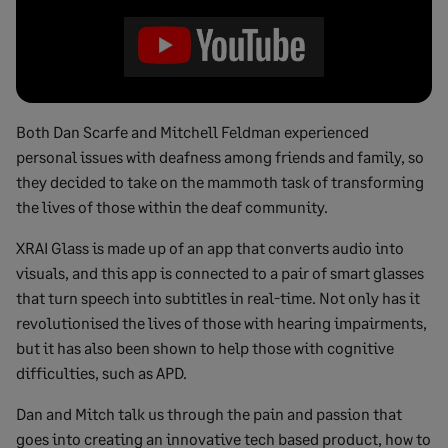
Both Dan Scarfe and Mitchell Feldman experienced
personal issues with deafness among friends and family, so
they decided to take on the mammoth task of transforming
the lives of those within the deaf community.
XRAI Glass is made up of an app that converts audio into
visuals, and this app is connected to a pair of smart glasses
that turn speech into subtitles in real-time. Not only has it
revolutionised the lives of those with hearing impairments,
but it has also been shown to help those with cognitive
difficulties, such as APD.
Dan and Mitch talk us through the pain and passion that
goes into creating an innovative tech based product, how to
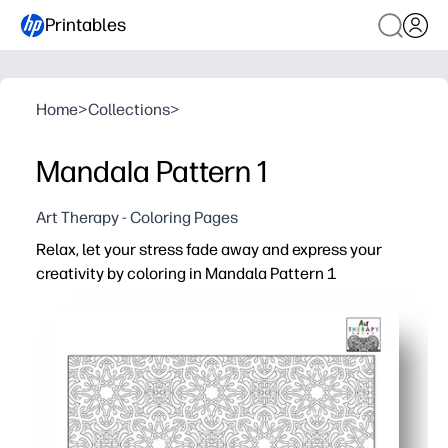
Printables
Home
>
Collections
>
Mandala Pattern 1
Art Therapy - Coloring Pages
Relax, let your stress fade away and express your
creativity by coloring in Mandala Pattern 1
Why it works:
Print-and-go convenience - clean line art is ink-friendly,
Calming focus - repeating mandala shapes gently guide
Engaging and screen-free, this activity fits easily into t
Builds skills naturally - encourages fine-motor control, a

::::::

Skip the pictures and transcribe the rest of the records exactly.

Both Dan Scarfe and Mitchell Feldman experienced
personal issues with deafness among friends and family, so
they decided to take on the mammoth task of transforming
the lives of those within the deaf community.
XRAI Glass is made up of an app that converts audio into
visuals, and this app is connected to a pair of smart glasses
that turn speech into subtitles in real-time. Not only has it
revolutionised the lives of those with hearing impairments,
but it has also been shown to help those with cognitive
difficulties, such as APD.
Dan and Mitch talk us through the pain and passion that
goes into creating an innovative tech based product, how to
Printables
Home
>
Collections
>
Mandala Pattern 1
Art Therapy - Coloring Pages
Relax, let your stress fade away and express your
creativity by coloring in Mandala Pattern 1
Why it works:
Print-and-go convenience - clean line art is ink-friendly,
Calming focus - repeating mandala shapes gently guide
Engaging and screen-free, this activity fits easily into t
Builds skills naturally - encourages fine-motor control, a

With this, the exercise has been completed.